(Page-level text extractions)
════════════════
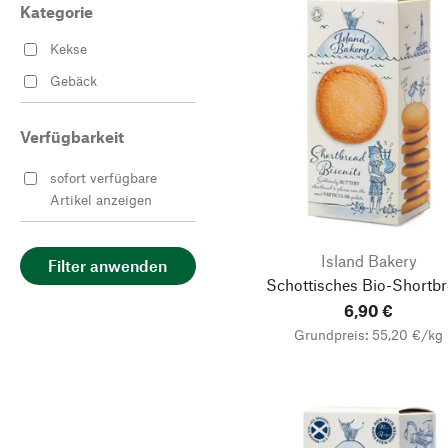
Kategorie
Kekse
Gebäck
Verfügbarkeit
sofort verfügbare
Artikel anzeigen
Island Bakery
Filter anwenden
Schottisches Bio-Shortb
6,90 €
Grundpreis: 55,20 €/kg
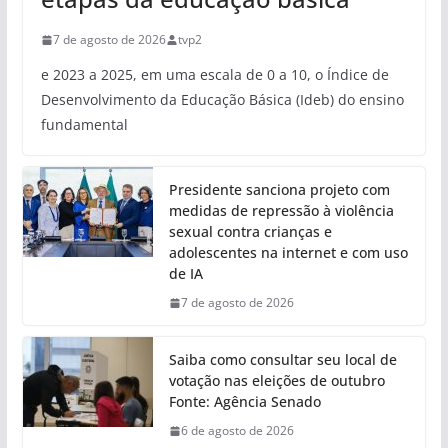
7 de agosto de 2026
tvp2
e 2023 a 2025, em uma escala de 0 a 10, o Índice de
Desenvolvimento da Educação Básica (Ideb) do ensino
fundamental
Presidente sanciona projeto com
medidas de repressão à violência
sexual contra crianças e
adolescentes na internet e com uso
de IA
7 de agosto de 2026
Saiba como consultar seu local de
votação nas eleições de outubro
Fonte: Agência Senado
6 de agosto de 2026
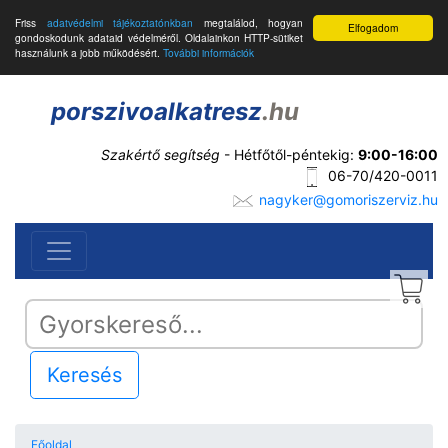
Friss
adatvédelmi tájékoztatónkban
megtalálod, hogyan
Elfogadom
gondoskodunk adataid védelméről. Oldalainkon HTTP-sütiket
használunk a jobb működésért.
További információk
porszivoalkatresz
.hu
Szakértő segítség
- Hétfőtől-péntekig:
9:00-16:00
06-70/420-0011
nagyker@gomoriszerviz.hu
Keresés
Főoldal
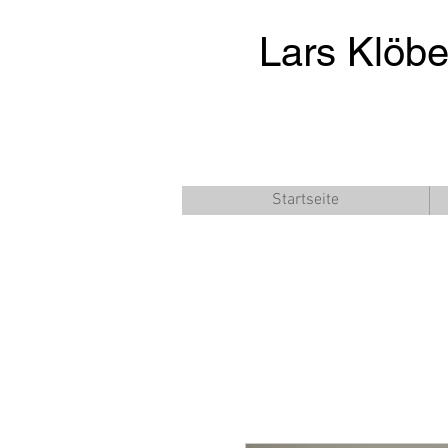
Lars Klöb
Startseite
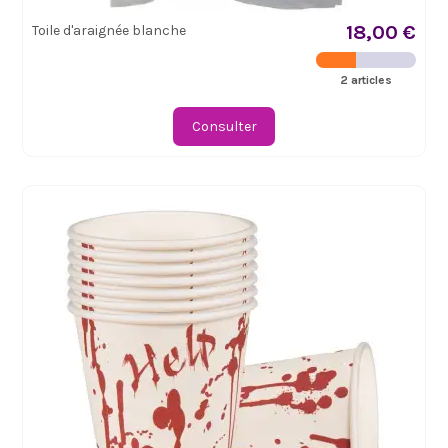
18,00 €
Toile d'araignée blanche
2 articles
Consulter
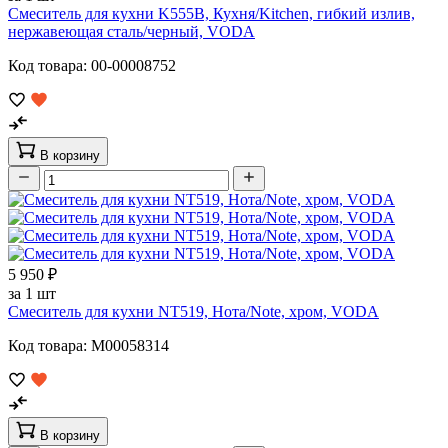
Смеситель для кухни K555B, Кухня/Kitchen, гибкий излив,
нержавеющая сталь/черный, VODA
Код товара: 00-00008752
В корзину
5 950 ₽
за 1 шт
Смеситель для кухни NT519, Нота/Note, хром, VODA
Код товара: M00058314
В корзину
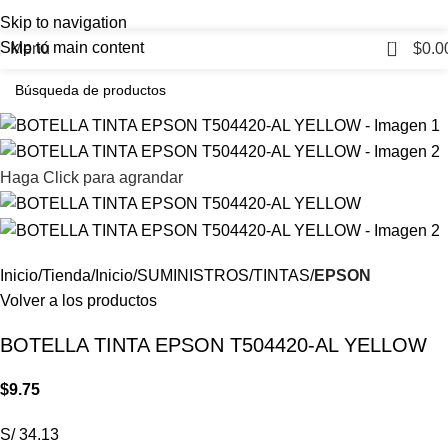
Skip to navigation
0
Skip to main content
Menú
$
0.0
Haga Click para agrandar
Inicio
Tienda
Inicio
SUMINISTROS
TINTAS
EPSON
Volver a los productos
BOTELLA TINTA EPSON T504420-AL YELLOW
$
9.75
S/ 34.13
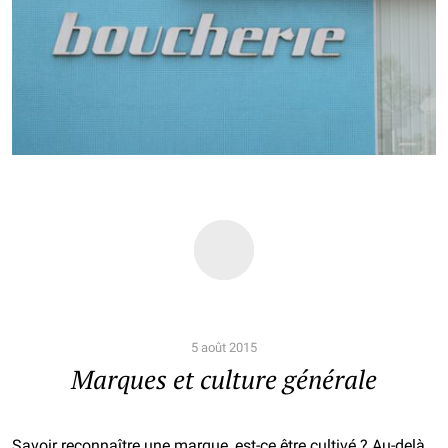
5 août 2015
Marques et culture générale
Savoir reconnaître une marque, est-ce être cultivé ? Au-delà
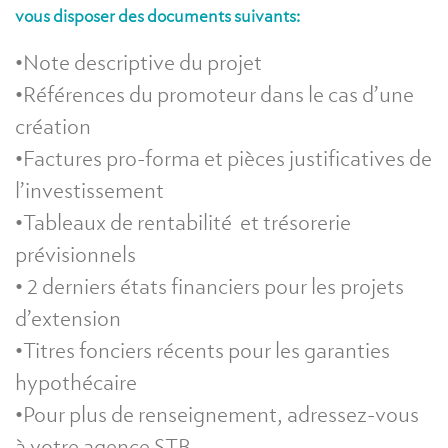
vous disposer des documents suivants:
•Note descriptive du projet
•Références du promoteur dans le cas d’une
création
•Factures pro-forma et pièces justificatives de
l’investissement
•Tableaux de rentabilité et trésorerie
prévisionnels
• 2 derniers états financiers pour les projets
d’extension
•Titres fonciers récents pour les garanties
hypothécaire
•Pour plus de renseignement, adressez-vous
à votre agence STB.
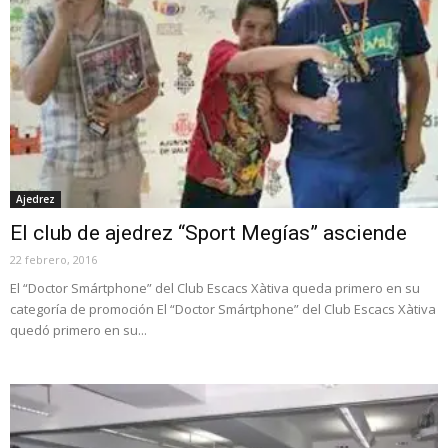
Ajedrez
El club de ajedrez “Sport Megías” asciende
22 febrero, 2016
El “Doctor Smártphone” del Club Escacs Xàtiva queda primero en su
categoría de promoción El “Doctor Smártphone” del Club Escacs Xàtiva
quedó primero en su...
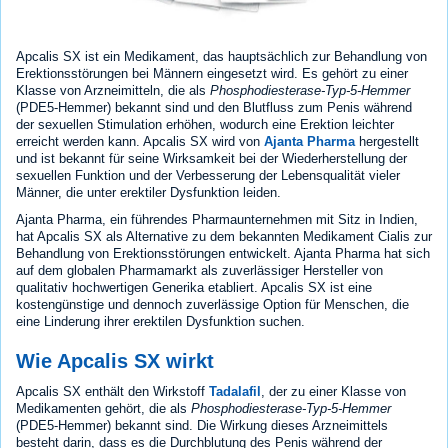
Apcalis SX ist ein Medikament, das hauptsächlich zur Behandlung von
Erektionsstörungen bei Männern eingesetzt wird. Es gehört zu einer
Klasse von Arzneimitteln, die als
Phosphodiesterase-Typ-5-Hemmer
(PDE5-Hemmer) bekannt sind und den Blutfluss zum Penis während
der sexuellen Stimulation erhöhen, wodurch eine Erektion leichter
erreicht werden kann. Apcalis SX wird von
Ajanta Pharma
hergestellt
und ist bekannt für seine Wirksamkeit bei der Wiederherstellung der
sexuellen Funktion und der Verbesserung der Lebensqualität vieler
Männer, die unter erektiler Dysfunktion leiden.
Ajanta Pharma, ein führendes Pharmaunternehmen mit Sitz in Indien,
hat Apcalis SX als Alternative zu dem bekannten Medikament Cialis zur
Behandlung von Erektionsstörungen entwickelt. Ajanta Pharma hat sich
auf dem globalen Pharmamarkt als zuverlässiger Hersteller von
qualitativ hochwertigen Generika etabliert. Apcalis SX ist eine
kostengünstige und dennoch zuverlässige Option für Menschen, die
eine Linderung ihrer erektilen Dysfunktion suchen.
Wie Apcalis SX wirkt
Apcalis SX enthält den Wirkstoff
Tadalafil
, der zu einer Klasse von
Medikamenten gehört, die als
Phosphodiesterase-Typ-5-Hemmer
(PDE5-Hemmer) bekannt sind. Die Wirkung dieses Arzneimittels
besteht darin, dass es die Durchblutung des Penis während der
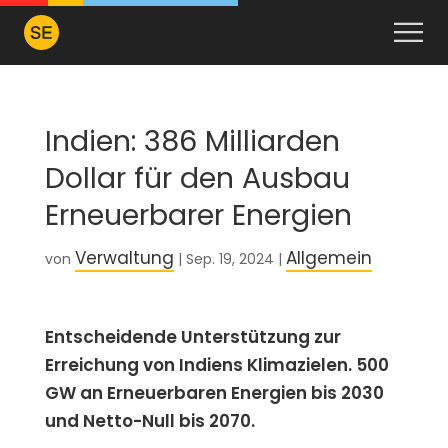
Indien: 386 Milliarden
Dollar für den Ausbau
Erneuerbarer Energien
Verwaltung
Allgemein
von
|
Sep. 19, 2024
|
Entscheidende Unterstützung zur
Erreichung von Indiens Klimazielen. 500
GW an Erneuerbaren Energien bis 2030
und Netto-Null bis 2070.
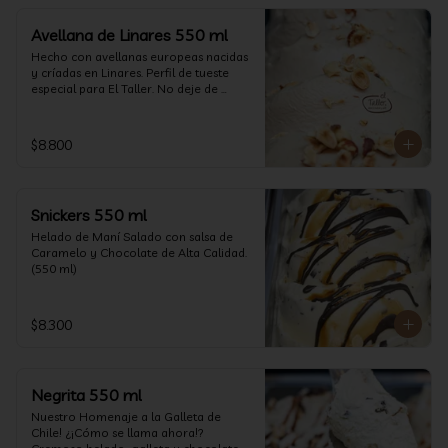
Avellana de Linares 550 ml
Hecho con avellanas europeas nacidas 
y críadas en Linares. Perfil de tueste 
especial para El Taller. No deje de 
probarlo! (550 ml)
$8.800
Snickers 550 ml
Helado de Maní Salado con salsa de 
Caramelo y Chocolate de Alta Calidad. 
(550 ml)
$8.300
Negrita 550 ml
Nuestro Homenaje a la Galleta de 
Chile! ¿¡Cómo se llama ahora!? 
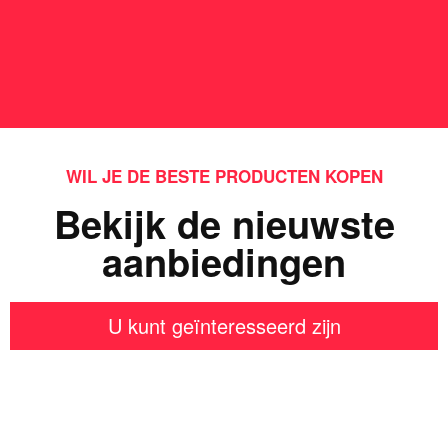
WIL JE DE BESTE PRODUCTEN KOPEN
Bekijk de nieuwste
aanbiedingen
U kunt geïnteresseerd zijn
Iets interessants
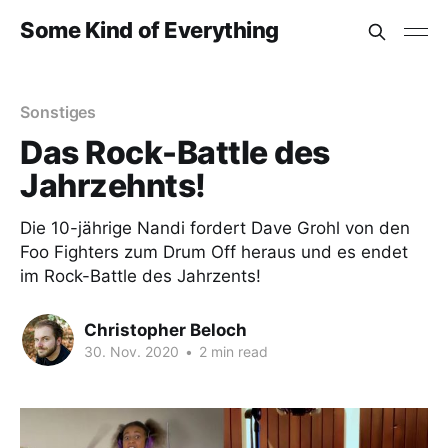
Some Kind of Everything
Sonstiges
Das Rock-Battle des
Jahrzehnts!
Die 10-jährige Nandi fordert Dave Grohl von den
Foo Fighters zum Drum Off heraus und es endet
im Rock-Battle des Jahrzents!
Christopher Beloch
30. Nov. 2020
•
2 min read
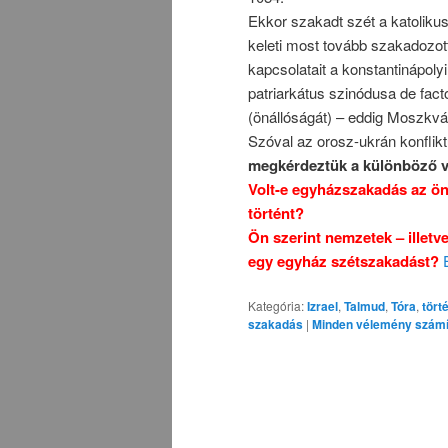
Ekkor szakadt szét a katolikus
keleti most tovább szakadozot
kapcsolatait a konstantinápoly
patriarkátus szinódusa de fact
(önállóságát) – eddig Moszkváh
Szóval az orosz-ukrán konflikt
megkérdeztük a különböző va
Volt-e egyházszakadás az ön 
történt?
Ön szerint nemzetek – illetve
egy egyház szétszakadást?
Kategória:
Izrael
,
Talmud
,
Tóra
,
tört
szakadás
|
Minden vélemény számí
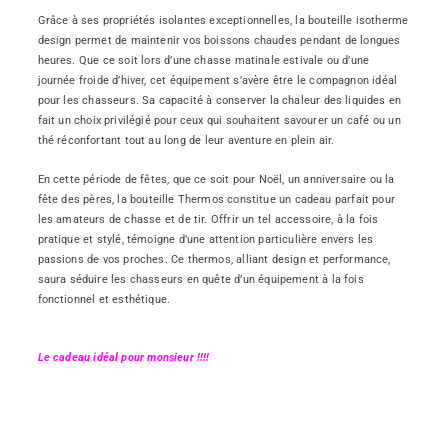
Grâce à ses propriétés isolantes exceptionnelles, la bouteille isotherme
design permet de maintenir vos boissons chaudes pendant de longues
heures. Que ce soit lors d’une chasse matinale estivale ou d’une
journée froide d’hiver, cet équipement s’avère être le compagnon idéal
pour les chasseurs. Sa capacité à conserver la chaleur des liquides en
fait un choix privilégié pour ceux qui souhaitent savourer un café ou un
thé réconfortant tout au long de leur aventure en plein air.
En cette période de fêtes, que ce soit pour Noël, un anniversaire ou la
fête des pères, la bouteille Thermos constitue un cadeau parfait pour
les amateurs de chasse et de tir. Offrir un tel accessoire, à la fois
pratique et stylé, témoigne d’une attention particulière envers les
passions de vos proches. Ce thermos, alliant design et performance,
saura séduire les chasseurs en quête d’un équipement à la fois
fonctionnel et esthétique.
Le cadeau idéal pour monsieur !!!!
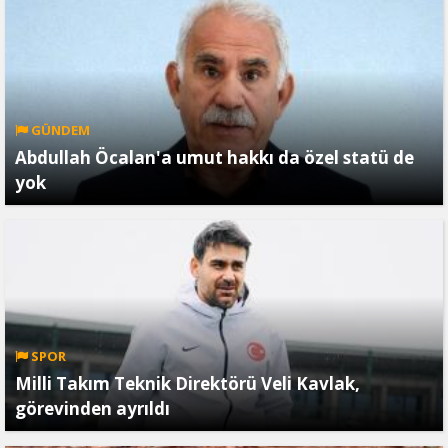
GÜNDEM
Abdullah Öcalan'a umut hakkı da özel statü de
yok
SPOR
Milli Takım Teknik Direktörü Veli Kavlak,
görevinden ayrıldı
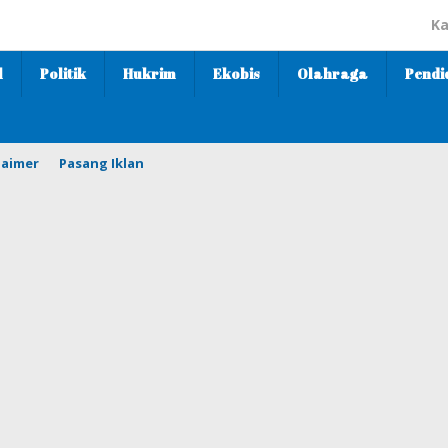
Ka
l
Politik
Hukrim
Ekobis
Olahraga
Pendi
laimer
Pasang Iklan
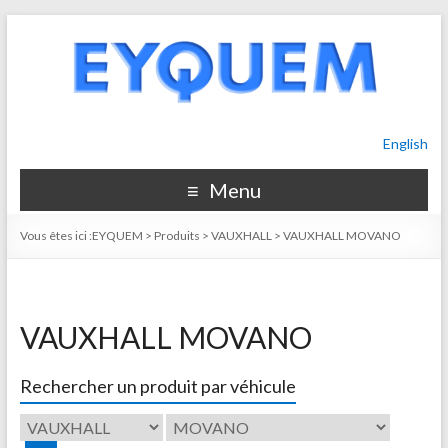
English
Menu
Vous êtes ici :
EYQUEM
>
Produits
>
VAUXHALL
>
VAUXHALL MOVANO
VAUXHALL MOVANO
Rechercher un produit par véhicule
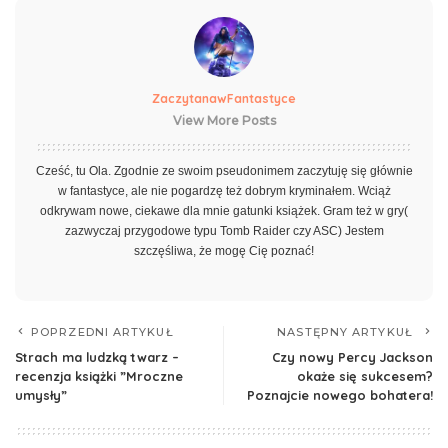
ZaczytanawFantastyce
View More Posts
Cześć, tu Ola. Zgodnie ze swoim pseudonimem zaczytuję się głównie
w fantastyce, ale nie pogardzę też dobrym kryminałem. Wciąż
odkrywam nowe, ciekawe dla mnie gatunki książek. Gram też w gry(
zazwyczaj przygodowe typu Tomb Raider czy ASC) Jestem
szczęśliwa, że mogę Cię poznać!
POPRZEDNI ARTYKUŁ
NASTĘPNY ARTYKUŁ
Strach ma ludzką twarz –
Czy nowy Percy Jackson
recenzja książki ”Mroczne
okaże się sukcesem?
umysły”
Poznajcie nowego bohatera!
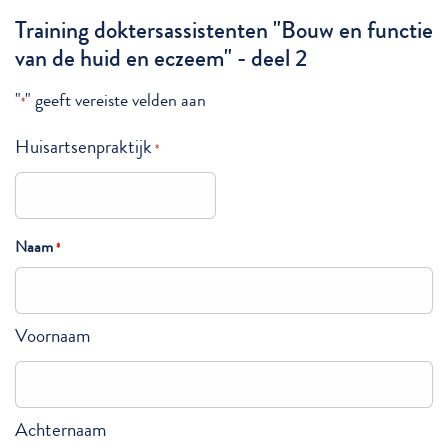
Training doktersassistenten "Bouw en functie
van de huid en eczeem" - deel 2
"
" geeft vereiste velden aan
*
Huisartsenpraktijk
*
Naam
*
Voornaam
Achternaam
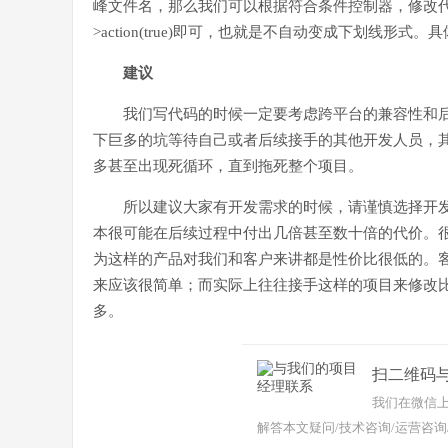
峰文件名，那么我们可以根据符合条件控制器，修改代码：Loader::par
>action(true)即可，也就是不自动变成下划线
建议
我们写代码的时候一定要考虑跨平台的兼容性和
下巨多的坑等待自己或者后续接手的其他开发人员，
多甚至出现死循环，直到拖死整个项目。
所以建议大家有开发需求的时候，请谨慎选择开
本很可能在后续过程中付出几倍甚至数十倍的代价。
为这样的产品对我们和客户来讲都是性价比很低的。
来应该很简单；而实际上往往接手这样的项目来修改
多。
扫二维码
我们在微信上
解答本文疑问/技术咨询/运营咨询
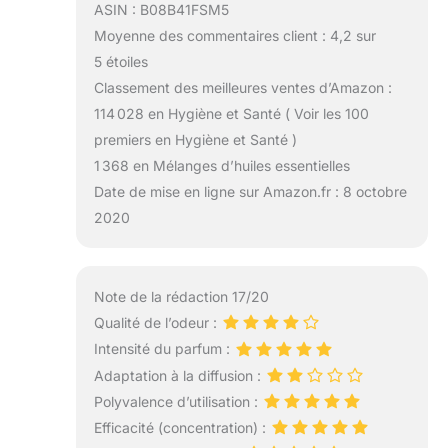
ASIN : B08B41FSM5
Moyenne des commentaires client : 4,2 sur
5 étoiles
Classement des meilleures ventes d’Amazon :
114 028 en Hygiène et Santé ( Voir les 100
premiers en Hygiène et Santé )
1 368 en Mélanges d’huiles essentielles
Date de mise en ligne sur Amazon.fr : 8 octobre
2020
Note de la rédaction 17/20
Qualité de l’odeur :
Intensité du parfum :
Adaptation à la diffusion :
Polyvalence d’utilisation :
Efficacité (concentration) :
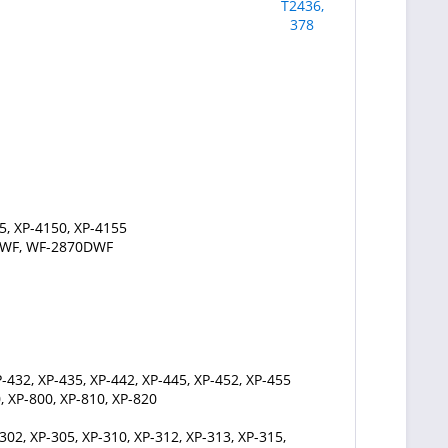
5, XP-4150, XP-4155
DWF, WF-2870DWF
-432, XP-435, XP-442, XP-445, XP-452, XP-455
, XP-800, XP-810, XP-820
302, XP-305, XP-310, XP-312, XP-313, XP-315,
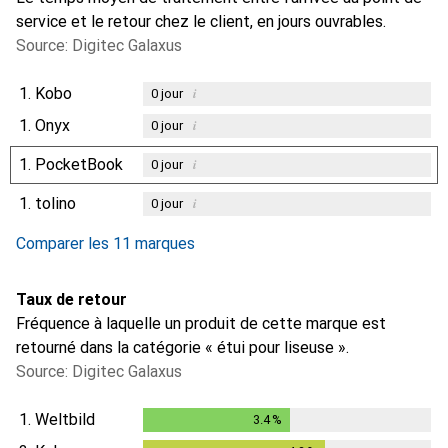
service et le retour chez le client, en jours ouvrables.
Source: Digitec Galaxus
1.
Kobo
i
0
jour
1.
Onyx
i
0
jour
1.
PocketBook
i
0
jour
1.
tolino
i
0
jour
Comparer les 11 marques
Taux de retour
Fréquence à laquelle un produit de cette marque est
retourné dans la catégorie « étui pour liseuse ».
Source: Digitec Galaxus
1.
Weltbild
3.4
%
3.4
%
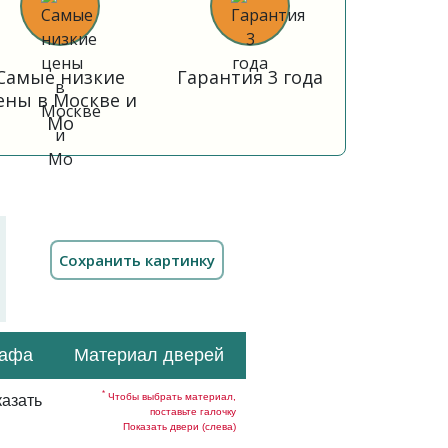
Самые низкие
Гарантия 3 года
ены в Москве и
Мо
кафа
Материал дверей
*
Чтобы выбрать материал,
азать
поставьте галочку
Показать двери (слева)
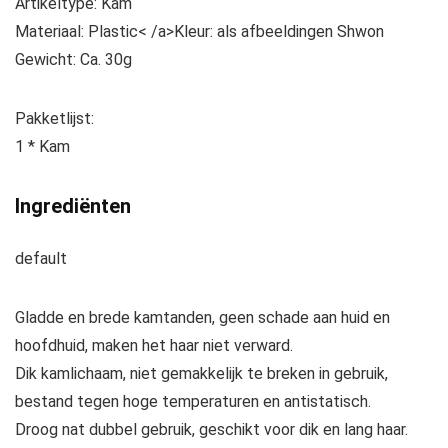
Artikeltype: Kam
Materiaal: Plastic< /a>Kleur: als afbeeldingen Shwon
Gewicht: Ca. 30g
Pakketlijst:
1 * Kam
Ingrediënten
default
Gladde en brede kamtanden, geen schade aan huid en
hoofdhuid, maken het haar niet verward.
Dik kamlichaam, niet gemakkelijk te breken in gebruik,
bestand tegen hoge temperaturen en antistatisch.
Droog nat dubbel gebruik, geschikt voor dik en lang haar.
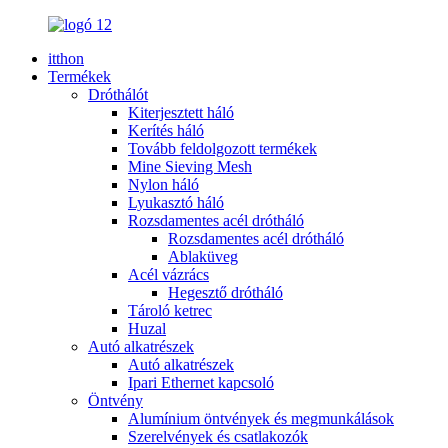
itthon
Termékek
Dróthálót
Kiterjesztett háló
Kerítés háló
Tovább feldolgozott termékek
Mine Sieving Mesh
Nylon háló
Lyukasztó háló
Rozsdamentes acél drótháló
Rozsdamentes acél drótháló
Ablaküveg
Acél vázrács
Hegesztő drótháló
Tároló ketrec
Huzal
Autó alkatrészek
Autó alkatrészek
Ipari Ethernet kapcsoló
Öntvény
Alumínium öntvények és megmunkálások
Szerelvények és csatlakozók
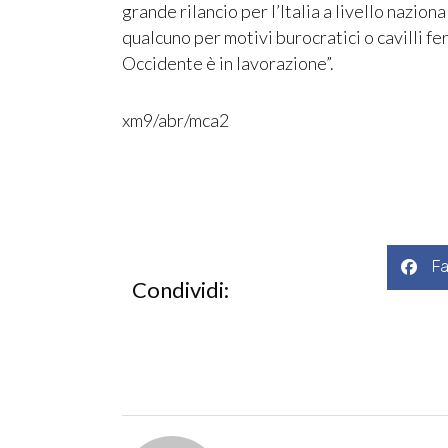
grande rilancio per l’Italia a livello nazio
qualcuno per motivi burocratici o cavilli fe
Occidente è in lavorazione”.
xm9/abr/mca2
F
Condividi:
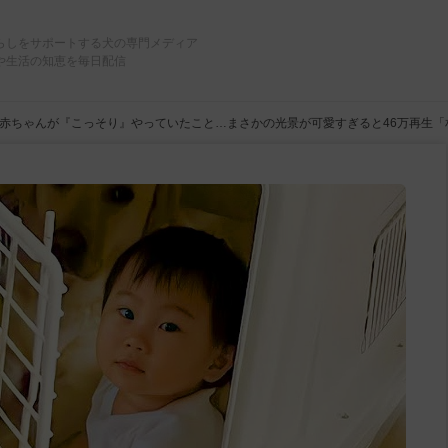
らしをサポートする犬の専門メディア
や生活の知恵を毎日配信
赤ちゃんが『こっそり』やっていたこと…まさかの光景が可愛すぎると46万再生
════════════════
All lines of the records above with the word "Linares" in them are to be copied.

Avellana de Linares 550 ml
y críadas en Linares. Perfil de tueste 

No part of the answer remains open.